I shot a day into night time lapse for one of our energy clients a few months ago.  In this instance, the camera was facing west, directly into the setting sun.  I wanted the shot to go from full day light to full nighttime with the lights of the city in the shot.

I set the camera to shoot one frame every 8 seconds (iirc).  I always shoot everything on manual.  Our camera, a Sony XDHD camera, has built in neutral density filters so I dialed in a four stop ND filter, set the aperture to the correct exposure (probably f/11 but I didn't take notes so I'm just guessing) and waited.  The shutter speed was set to normal (about 1/30 sec and never adjusted)

As the sun dipped lower, naturally the ambient light grew dimmer so I would manually open the aperture just a fraction.  I used the 70% indicator in the viewfinder as an exposure indicator so whenever the "zebras" in the viewfinder started to dip, I would open up the iris to keep the zebras in the viewfinder approximately the same.  (to those who have no clue what "zebras" are, it's a series of alternating lines in the viewfinder of a video camera that indicate skin tone, or 70% of white level-kind of like the histogram on a still camera)

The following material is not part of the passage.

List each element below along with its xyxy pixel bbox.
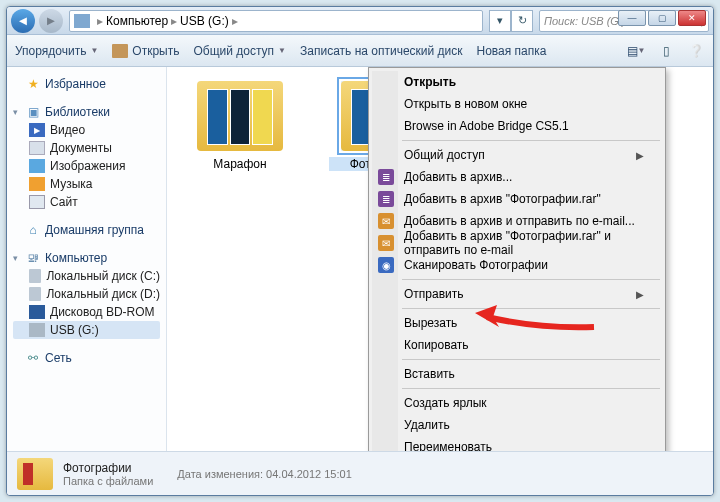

Once the sun dipped low, I had to dial out the ND filter.  I would do this quickly and reset my aperture to compensate for the sudden increase in light.  During editing, we would edit out the few overexposed frames.  Once the sun was completely over the horizon, I had to start dialing in some gain.  Basically this is the reverse procedure as I did for the ND filters.  I'd add gain, then stop down the aperture to compensate to keep the exposure constant.  

At the end of the shoot, I had gone from 4 stop ND filter with my aperture set around f/11 to +20db gain and my aperture wide open, all done manually in 1/8 stop increments.

It made for a beautiful sequence.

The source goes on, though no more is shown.